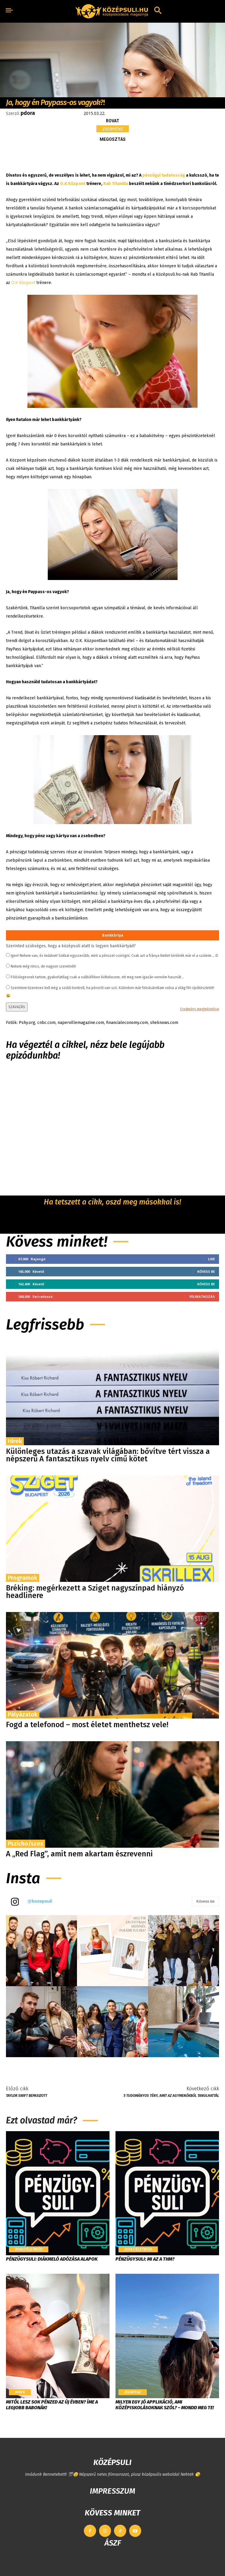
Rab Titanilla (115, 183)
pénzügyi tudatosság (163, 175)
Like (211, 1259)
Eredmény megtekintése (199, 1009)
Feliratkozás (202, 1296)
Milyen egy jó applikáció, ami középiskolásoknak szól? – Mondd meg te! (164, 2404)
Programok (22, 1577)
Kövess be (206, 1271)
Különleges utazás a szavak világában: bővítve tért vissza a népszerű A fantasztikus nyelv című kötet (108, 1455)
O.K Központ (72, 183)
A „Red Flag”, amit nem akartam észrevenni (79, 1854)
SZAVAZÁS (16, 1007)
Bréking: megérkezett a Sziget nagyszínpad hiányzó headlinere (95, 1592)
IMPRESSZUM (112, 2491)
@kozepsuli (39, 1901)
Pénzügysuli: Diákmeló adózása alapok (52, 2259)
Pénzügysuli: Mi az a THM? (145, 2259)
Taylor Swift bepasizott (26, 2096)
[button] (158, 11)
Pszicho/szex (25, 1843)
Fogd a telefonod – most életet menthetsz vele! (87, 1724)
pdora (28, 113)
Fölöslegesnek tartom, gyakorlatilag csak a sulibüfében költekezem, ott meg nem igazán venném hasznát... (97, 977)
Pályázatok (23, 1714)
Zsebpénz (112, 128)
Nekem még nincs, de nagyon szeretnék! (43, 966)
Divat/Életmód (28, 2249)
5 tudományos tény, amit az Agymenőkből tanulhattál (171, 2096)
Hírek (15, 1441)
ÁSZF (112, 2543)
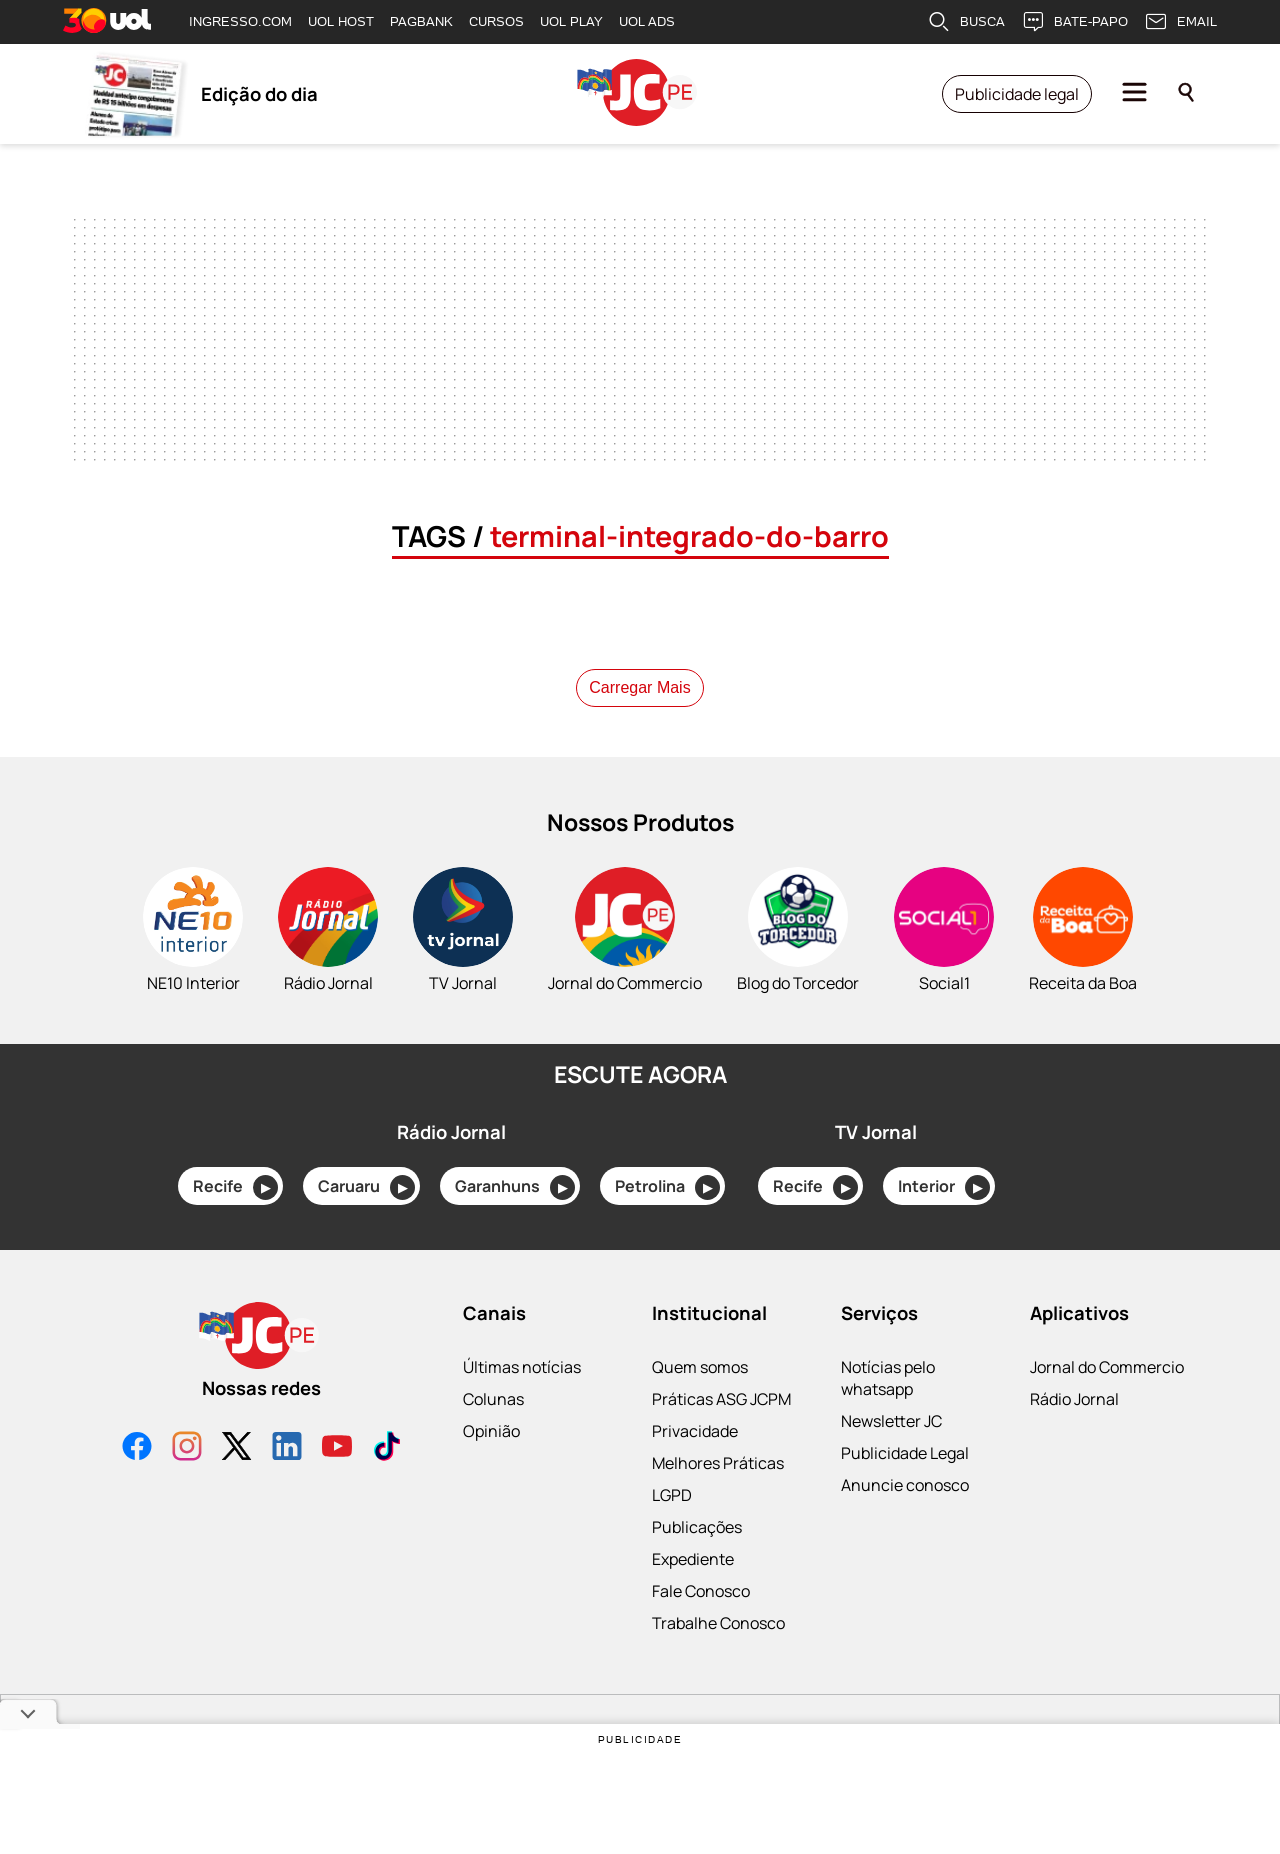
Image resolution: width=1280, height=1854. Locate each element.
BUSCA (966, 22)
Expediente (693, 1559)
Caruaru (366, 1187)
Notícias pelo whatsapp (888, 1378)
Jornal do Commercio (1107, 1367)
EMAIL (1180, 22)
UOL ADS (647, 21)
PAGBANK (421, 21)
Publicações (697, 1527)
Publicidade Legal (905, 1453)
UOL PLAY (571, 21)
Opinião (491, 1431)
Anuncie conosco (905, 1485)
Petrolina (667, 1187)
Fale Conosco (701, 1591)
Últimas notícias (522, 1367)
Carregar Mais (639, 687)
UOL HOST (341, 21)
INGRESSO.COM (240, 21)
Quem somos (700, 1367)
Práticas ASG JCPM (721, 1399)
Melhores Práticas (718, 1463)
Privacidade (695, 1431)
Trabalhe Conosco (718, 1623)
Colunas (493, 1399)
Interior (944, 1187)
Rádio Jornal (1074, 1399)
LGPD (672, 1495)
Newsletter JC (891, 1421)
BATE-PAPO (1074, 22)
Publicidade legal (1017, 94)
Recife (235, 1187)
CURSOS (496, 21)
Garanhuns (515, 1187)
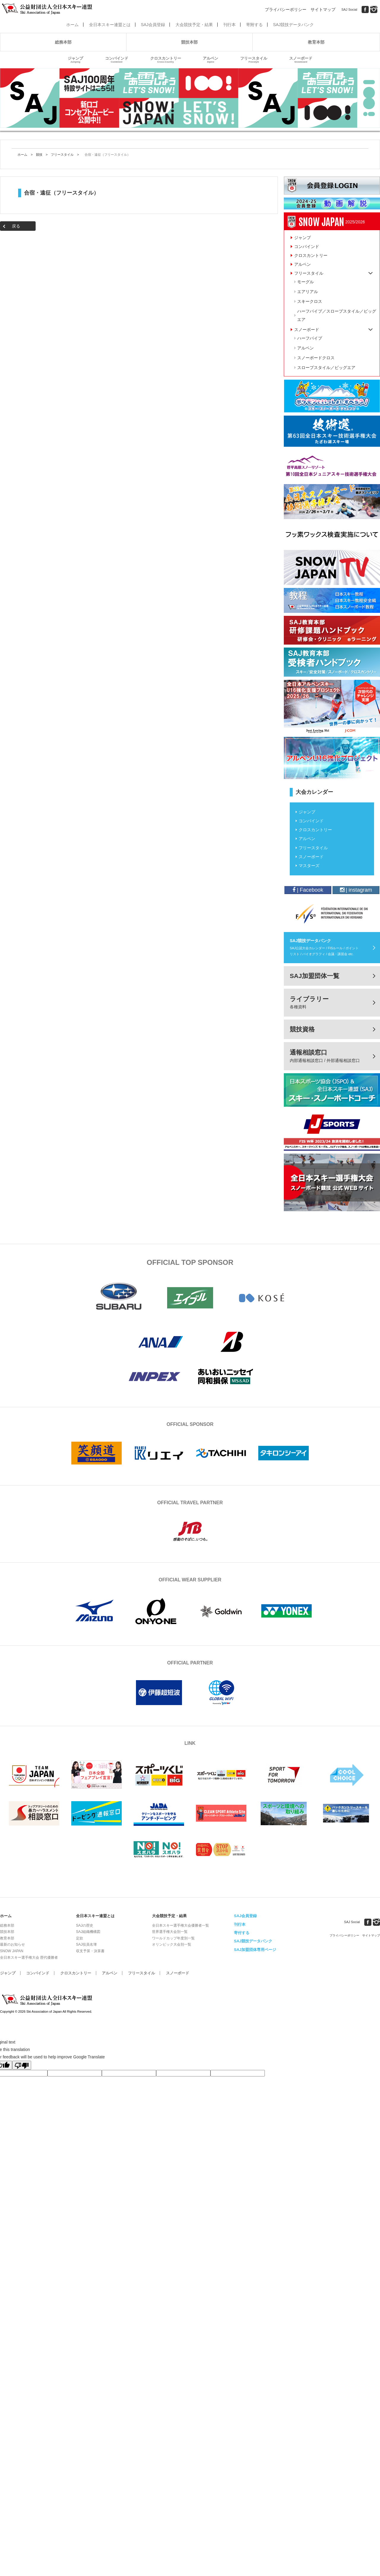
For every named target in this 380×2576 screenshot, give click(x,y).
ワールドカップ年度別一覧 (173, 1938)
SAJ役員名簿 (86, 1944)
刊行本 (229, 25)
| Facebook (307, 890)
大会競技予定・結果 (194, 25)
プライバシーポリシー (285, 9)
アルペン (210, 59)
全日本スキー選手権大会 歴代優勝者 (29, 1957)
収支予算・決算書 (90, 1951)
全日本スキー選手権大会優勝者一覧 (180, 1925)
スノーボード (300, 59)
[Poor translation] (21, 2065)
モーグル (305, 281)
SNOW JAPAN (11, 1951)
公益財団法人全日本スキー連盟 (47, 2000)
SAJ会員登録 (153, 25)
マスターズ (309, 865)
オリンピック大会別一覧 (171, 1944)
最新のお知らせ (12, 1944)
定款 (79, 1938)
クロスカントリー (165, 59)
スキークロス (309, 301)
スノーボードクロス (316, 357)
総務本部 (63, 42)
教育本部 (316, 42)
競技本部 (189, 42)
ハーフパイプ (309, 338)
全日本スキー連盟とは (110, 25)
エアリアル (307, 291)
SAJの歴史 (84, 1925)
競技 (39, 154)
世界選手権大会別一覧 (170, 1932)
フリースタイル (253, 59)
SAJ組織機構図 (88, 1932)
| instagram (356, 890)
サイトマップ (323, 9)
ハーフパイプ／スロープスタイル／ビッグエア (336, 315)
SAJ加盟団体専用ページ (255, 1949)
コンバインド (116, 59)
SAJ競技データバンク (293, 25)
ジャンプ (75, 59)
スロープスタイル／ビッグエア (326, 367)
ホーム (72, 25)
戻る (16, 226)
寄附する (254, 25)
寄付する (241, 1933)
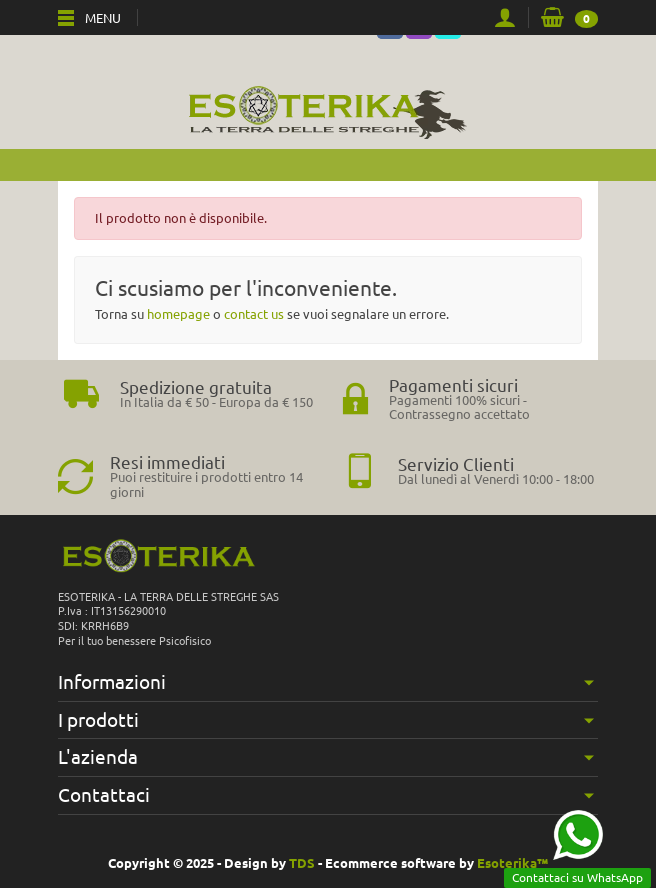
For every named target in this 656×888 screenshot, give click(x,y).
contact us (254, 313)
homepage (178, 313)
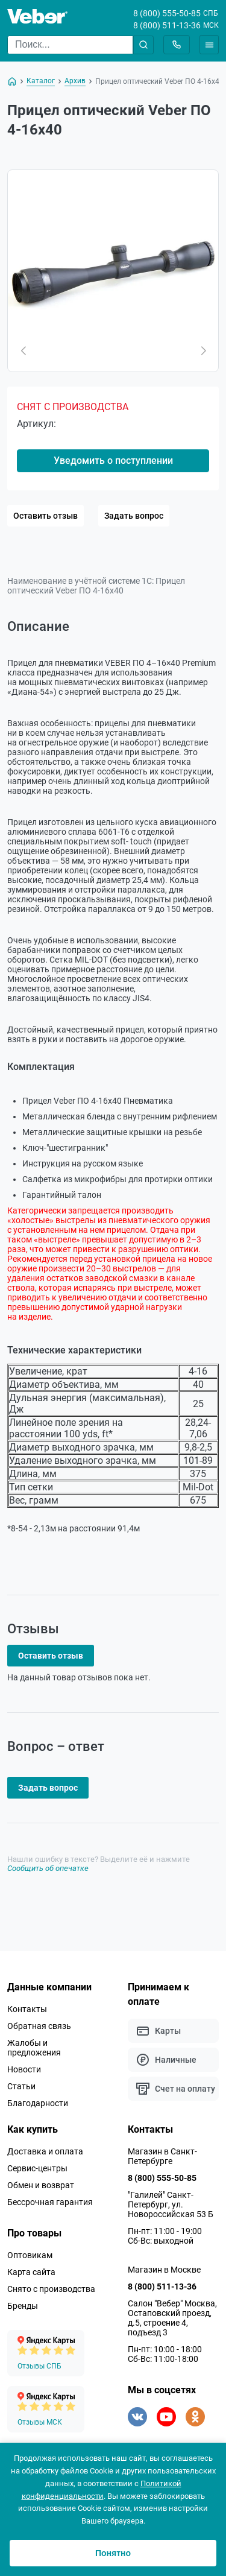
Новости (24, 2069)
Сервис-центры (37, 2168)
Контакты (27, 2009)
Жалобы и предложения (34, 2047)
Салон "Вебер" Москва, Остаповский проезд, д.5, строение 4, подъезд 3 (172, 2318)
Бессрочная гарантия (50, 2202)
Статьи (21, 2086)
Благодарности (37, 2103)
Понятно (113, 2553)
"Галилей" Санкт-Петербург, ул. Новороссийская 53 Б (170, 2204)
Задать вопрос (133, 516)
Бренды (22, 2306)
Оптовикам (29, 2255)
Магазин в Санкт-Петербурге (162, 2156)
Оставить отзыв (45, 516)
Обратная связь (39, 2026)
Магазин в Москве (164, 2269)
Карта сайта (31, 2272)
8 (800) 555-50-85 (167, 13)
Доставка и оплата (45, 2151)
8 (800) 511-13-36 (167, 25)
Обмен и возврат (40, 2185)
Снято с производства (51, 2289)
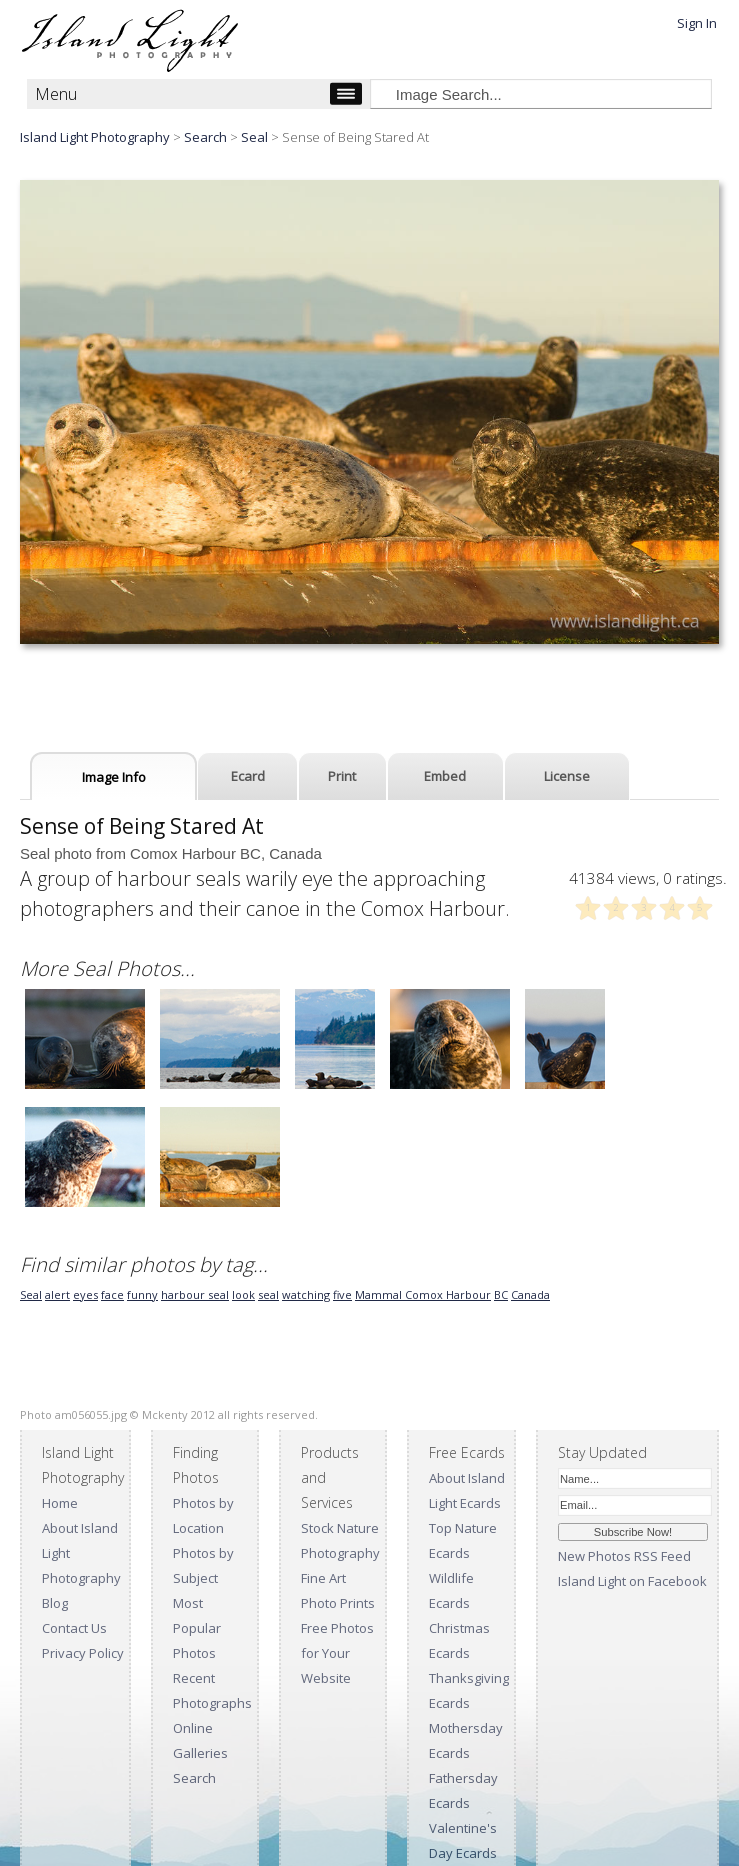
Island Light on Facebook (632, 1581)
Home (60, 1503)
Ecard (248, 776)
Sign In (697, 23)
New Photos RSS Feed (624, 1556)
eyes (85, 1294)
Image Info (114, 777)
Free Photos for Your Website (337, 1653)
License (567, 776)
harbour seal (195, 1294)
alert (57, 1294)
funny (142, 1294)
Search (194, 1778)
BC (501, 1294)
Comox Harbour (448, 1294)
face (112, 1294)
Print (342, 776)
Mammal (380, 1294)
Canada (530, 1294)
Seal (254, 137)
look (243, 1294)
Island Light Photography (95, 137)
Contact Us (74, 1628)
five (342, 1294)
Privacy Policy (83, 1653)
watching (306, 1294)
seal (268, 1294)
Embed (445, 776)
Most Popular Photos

_Assigned task_
Whatever else the listing above holds, retype exactly only the lines from the one containing "Expediente (693, 1559)" to the one containing "Quem somos (700, 1367)", both ends kept.

_Expected output_
Expediente (693, 1559)
Caruaru (366, 1187)
Notícias pelo whatsapp (888, 1378)
Jornal do Commercio (1107, 1367)
EMAIL (1180, 22)
UOL ADS (647, 21)
PAGBANK (421, 21)
Publicações (697, 1527)
Publicidade Legal (905, 1453)
UOL PLAY (571, 21)
Opinião (491, 1431)
Anuncie conosco (905, 1485)
Petrolina (667, 1187)
Fale Conosco (701, 1591)
Últimas notícias (522, 1367)
Carregar Mais (639, 687)
UOL HOST (341, 21)
INGRESSO.COM (240, 21)
Quem somos (700, 1367)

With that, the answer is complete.